Brooklyn Students Tally Success Using Hopkins Program
The seventh- and eighth-grade students in school district 22 in Brooklyn have been studying math using a unique learning program developed by experts at the Johns Hopkins University's Center for Talented Youth.
Last month 57 students took and passed the Regents I exam, which is normally taken in high school. And in an unprecedented move, Ramon Cortines, chancellor of the New York City Board of Education, agreed to award high school and regents credit to those who qualified.
In June, many of the students will take the Regents II exam, which includes some high school geometry, said Lila Edelkind, director of gifted and talented programs for district 22. If they pass, they will get credit for the second year of high school math. When they enter high school as freshmen, the students will be offered third-year math courses. In their sophomore and junior years, they may take pre-calculus and calculus, respectively In their senior year, they will be offered advanced placement math, a course for which they can earn college credit.
Under CTY's Optimal Match program, which has been in place in district 22 for the past three years, students are taught math at their individual abilities, paces and levels of learning, said Luciano Corazza, CTY director of academic programs. The teachers were initially instructed in Optimal Match teaching methods during training sessions at Hopkins. Others were trained within the district setting. The program is in place in all five elementary schools in district 22 and serves more than 800 students.

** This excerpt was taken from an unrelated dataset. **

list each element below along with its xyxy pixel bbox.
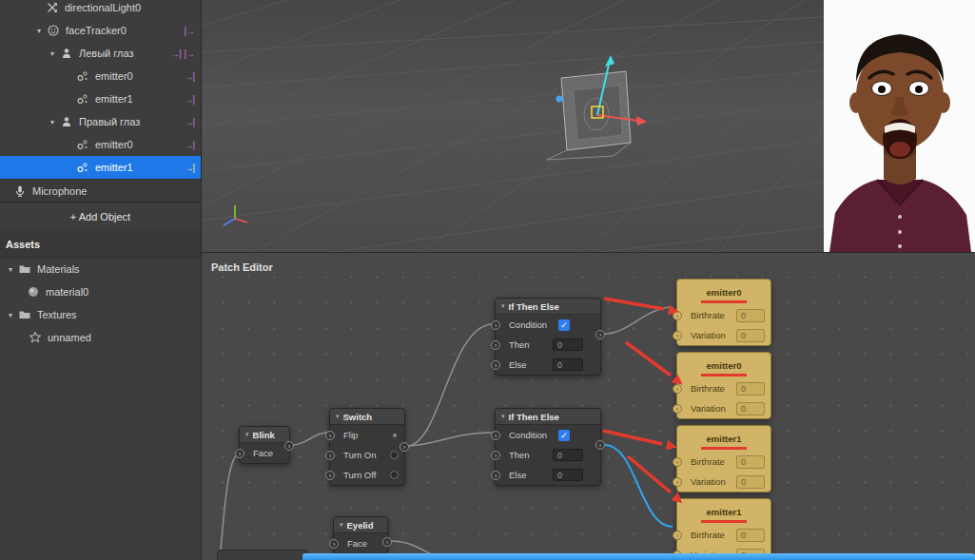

Using Optimal Match methods, teachers involve both students who excel in math and those who are learning at their current grade level. Many students are working with materials designed for classes two and three years ahead of them. One sixth-grade student in district 22 is currently studying ninth-grade math.
District 22 superintendent John Comer is a strong supporter of Optimal Match teaching and was instrumental in getting the board of education to allow the students to earn Regents and course credit. He hopes to implement Optimal Match methods in other subjects throughout the schools in district 22.
"Educators talk about individualizing education, and teaching children one-on-one is a great topic of discussion," he said. "The Optimal Match is taking that discussion and putting it in action."
The Optimal Match program has also been implemented at schools in Los Angeles and Pasadena, Calif., and in Yonkers, N.Y.